Augusto Nunes

O pastelão encenado no picadeiro do Circo do Planalto por Dilma Rousseff,
Nelson Jobim e Celso Amorim acabou ofuscando o fiasco do palanque ambulante em
Bogotá, onde fez escala na quinta-feira passada para animar um encontro entre
empresários brasileiros e colombianos.
Lula estava lá para discorrer sobre as relações entre os dois países. No meio
da discurseira, resolveu discutir a relação com Alvaro Uribe. Foi nocauteado no
primeiro assalto.
Caprichando na pose de consultor-geral do mundo, com os olhos voltados para o
presidente Juan Manuel Santos, Lula cruzou a fronteira da civilidade com a
sem-cerimônia dos inimputáveis. “Estou certo que você e a presidenta Dilma
Rousseff podem fazer mais do que fizemos o presidente Uribe e eu”, começou.

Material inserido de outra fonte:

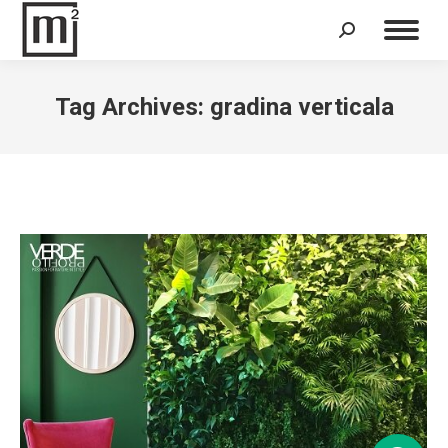
Search:
Tag Archives:
gradina verticala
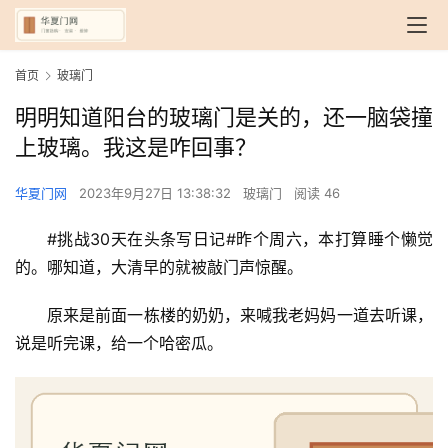
首页
玻璃门
明明知道阳台的玻璃门是关的，还一脑袋撞
上玻璃。我这是咋回事？
华夏门网
2023年9月27日 13:38:32
玻璃门
阅读 46
#挑战30天在头条写日记#昨个周六，本打算睡个懒觉
的。哪知道，大清早的就被敲门声惊醒。
原来是前面一栋楼的奶奶，来喊我老妈妈一道去听课，
说是听完课，给一个哈密瓜。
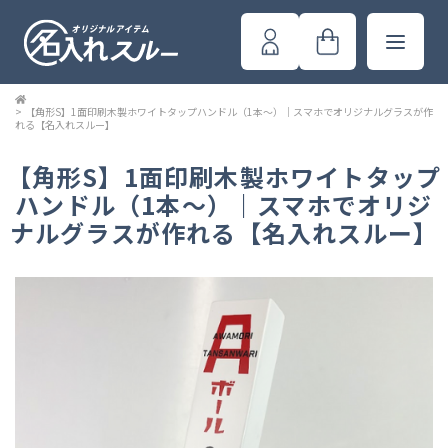
>
【角形S】1面印刷木製ホワイトタップハンドル（1本～）｜スマホでオリジナルグラスが作
れる【名入れスルー】
【角形S】1面印刷木製ホワイトタップ
ハンドル（1本～）｜スマホでオリジ
ナルグラスが作れる【名入れスルー】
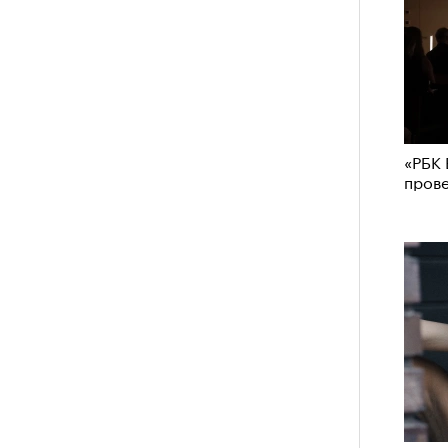
«РБК 
пров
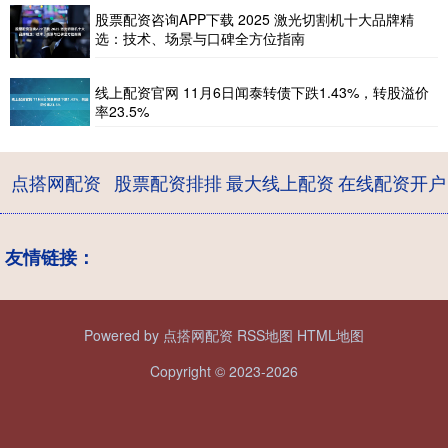
股票配资咨询APP下载 2025 激光切割机十大品牌精
选：技术、场景与口碑全方位指南
线上配资官网 11月6日闻泰转债下跌1.43%，转股溢价
率23.5%
点搭网配资
股票配资排排
最大线上配资
在线配资开户
友情链接：
Powered by
点搭网配资
RSS地图
HTML地图
Copyright
© 2023-2026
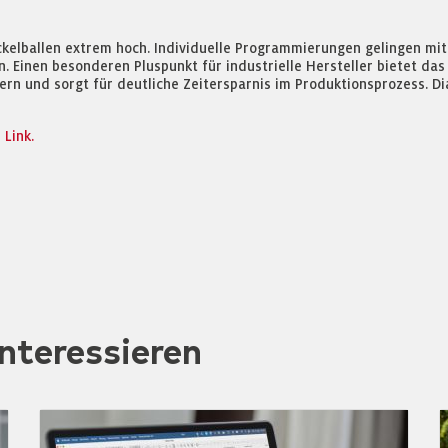
ickelballen extrem hoch. Individuelle Programmierungen gelingen mi
Einen besonderen Pluspunkt für industrielle Hersteller bietet das S
tern und sorgt für deutliche Zeitersparnis im Produktionsprozess. 
Link.
nteressieren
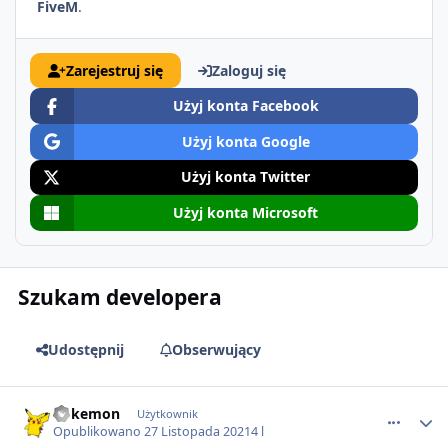
FiveM
.
Zarejestruj się
Zaloguj się
Użyj konta Facebook
Użyj konta Google
Użyj konta Twitter
Użyj konta Microsoft
Szukam developera
Udostępnij
Obserwujący
comment_66246
Pokemon
Użytkownik
Opublikowano
27 Listopada 2021
4 l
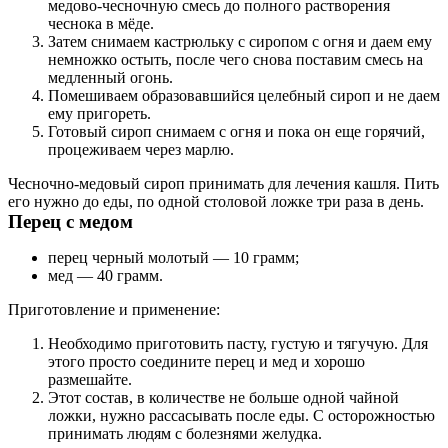
медово-чесночную смесь до полного растворения
чеснока в мёде.
Затем снимаем кастрюльку с сиропом с огня и даем ему
немножко остыть, после чего снова поставим смесь на
медленный огонь.
Помешиваем образовавшийся целебный сироп и не даем
ему пригореть.
Готовый сироп снимаем с огня и пока он еще горячий,
процеживаем через марлю.
Чесночно-медовый сироп принимать для лечения кашля. Пить
его нужно до еды, по одной столовой ложке три раза в день.
Перец с медом
перец черный молотый — 10 грамм;
мед — 40 грамм.
Приготовление и применение:
Необходимо приготовить пасту, густую и тягучую. Для
этого просто соедините перец и мед и хорошо
размешайте.
Этот состав, в количестве не больше одной чайной
ложки, нужно рассасывать после еды. С осторожностью
принимать людям с болезнями желудка.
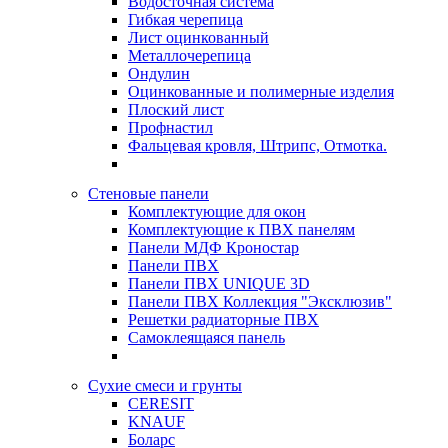
Водосточная система
Гибкая черепица
Лист оцинкованный
Металлочерепица
Ондулин
Оцинкованные и полимерные изделия
Плоский лист
Профнастил
Фальцевая кровля, Штрипс, Отмотка.
Стеновые панели
Комплектующие для окон
Комплектующие к ПВХ панелям
Панели МДФ Кроностар
Панели ПВХ
Панели ПВХ UNIQUE 3D
Панели ПВХ Коллекция "Эксклюзив"
Решетки радиаторные ПВХ
Самоклеящаяся панель
Сухие смеси и грунты
CERESIT
KNAUF
Боларс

Pararia por aí se fosse sensato. Nunca será, confirmou a continuação do
falatório: “Tínhamos uma boa relação, mas com muita desconfiança. Não
confiávamos totalmente um no outro”.
Lula confia em delinquentes, cafajestes, doidos de pedra, assassinos
patológicos, sociopatas, ladrões compulsivos ─ e em qualquer obscenidade
cucaracha.
Hugo Chávez é um bolívar-de-hospício, mas o amigo brasileiro participou até
de comícios eleitorais na Venezuela. Evo Morales tungou a Petrobras e anistiou
os ladrões de milhares de carros brasileiros, mas Lula tem muito apreço por um
lhama-de-franja. Cristina Kirchner não perde nenhuma chance de atazanar
exportadores brasileiros, mas Lula não resiste ao charme da inventora do luto de
luxo. O único problema do subcontinente é Uribe.
Embora desprovido de razões para desconfianças, Lula foi permanentemente
desrespeitoso ─ e frequentemente grosseiro ─ com o colombiano que também
conseguiu dois mandatos nas urnas, despediu-se da presidência com 85% de
aprovação nas pesquisas e transmitiu o cargo ao sucessor que escolheu.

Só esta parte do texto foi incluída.